> **TASK ITEM**
What you give back must match the data exactly, minus the pictures.

> **EXERCISE DATA**
____
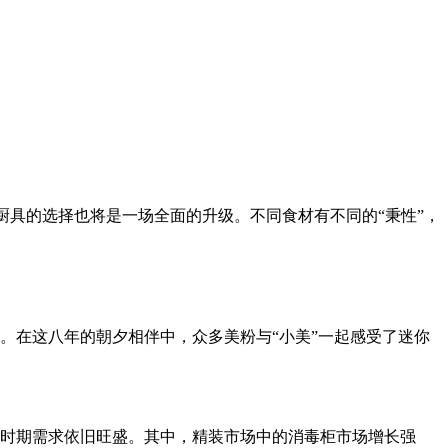
对厨具的选择也将是一场全面的升级。不同食材有不同的“秉性”，
。在这八年的朝夕相伴中，众多美粉与“小美”一起感受了迷你
时期需求依旧旺盛。其中，精装市场中的消毒柜市场增长强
____
> **TASK SOLUTION**
对厨具的选择也将是一场全面的升级。不同食材有不同的“秉性”，
。在这八年的朝夕相伴中，众多美粉与“小美”一起感受了迷你
时期需求依旧旺盛。其中，精装市场中的消毒柜市场增长强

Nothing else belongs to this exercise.